Sarcoplasmic reticulum calcium content fluctuation is the key to cardiac alternans.

The aim of this work was to investigate whether beat-to-beat alternation in the amplitude of the systolic Ca(2+) transient (Ca(2+) alternans) is due to changes of sarcoplasmic reticulum (SR) Ca(2+) content, and if so, whether the alternans arises due to a change in the gain of the feedback controlling SR Ca(2+) content. We found that, in rat ventricular myocytes, stimulating with small (20 mV) depolarizing pulses produced alternans of the amplitude of the Ca(2+) transient.

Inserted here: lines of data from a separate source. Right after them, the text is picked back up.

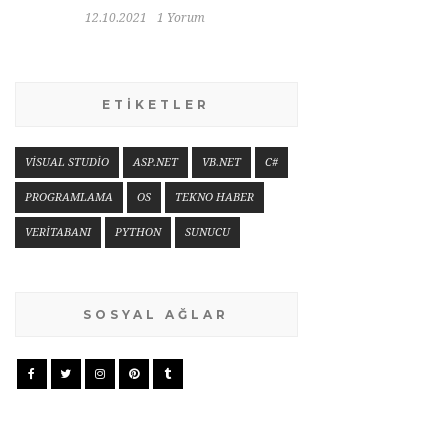
12.10.2021
1 Yorum
ETİKETLER
VİSUAL STUDİO
ASP.NET
VB.NET
C#
PROGRAMLAMA
OS
TEKNO HABER
VERİTABANI
PYTHON
SUNUCU
SOSYAL AĞLAR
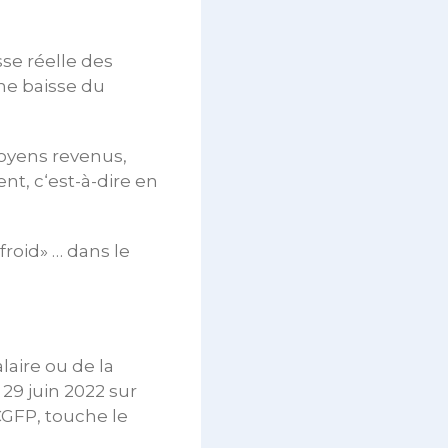
se réelle des
une baisse du
 moyens revenus,
nt, c‘est-à-dire en
 froid» … dans le
alaire ou de la
29 juin 2022 sur
CGFP, touche le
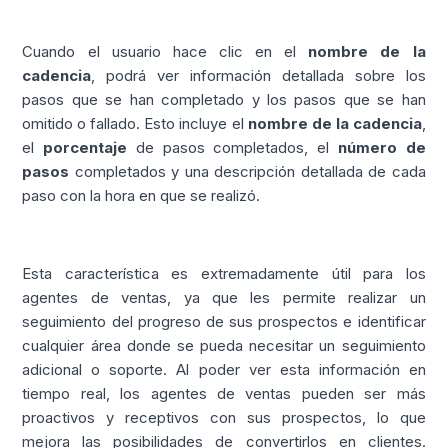
Cuando el usuario hace clic en el
nombre de la
cadencia
, podrá ver información detallada sobre los
pasos que se han completado y los pasos que se han
omitido o fallado. Esto incluye el
nombre de la cadencia
,
el
porcentaje
de pasos completados, el
número de
pasos
completados y una descripción detallada de cada
paso con la hora en que se realizó.
Esta característica es extremadamente útil para los
agentes de ventas, ya que les permite realizar un
seguimiento del progreso de sus prospectos e identificar
cualquier área donde se pueda necesitar un seguimiento
adicional o soporte. Al poder ver esta información en
tiempo real, los agentes de ventas pueden ser más
proactivos y receptivos con sus prospectos, lo que
mejora las posibilidades de convertirlos en clientes.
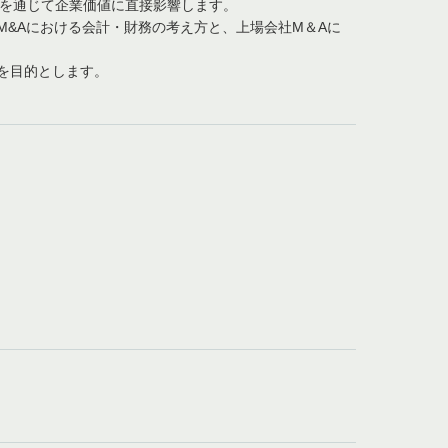
価を通じて企業価値に直接影響します。
M&Aにおける会計・財務の考え方と、上場会社M＆Aに
を目的とします。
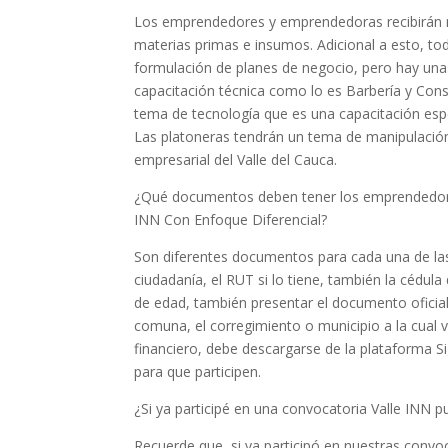
Los emprendedores y emprendedoras recibirán m
materias primas e insumos. Adicional a esto, to
formulación de planes de negocio, pero hay una
capacitación técnica como lo es Barbería y Const
tema de tecnología que es una capacitación espec
Las platoneras tendrán un tema de manipulación
empresarial del Valle del Cauca.
¿Qué documentos deben tener los emprendedores 
INN Con Enfoque Diferencial?
Son diferentes documentos para cada una de las 
ciudadanía, el RUT si lo tiene, también la cédula
de edad, también presentar el documento oficial 
comuna, el corregimiento o municipio a la cual v
financiero, debe descargarse de la plataforma Si
para que participen.
¿Si ya participé en una convocatoria Valle INN 
Recuerde que, si ya participó en nuestras conv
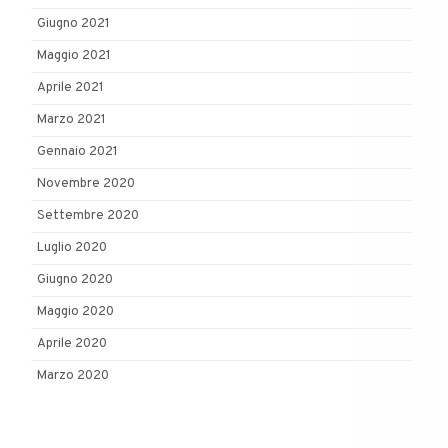
Giugno 2021
Maggio 2021
Aprile 2021
Marzo 2021
Gennaio 2021
Novembre 2020
Settembre 2020
Luglio 2020
Giugno 2020
Maggio 2020
Aprile 2020
Marzo 2020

Confocal measurements showed that the larger transients resulted from propagation of Ca(2+) waves. SR Ca(2+) content (measured from caffeine-evoked membrane currents) alternated in phase with the alternans of Ca(2+) transient amplitude. After a large transient, if SR Ca(2+) content was elevated by brief exposure of the cell to a Na(+)-free solution, then the alternans was interrupted and the next transient was also large. This shows that changes of SR Ca(2+) content are sufficient to produce alternans. The dependence of Ca(2+) transient amplitude on SR content was steeper under alternating than under control conditions. During alternation, the Ca(2+) efflux from the cell was also a steeper function of SR Ca(2+) content than under control. We attribute these steeper relationships to the fact that the larger responses in alternans depend on wave propagation and that wave propagation is a steep function of SR Ca(2+) content. In conclusion, alternans of systolic Ca(2+) appears to depend on alternation of SR Ca(2+) content. This, in turn results from the steep dependence on SR Ca(2+) content of Ca(2+) release and therefore Ca(2+) efflux from the cell as a consequence of wave propagation.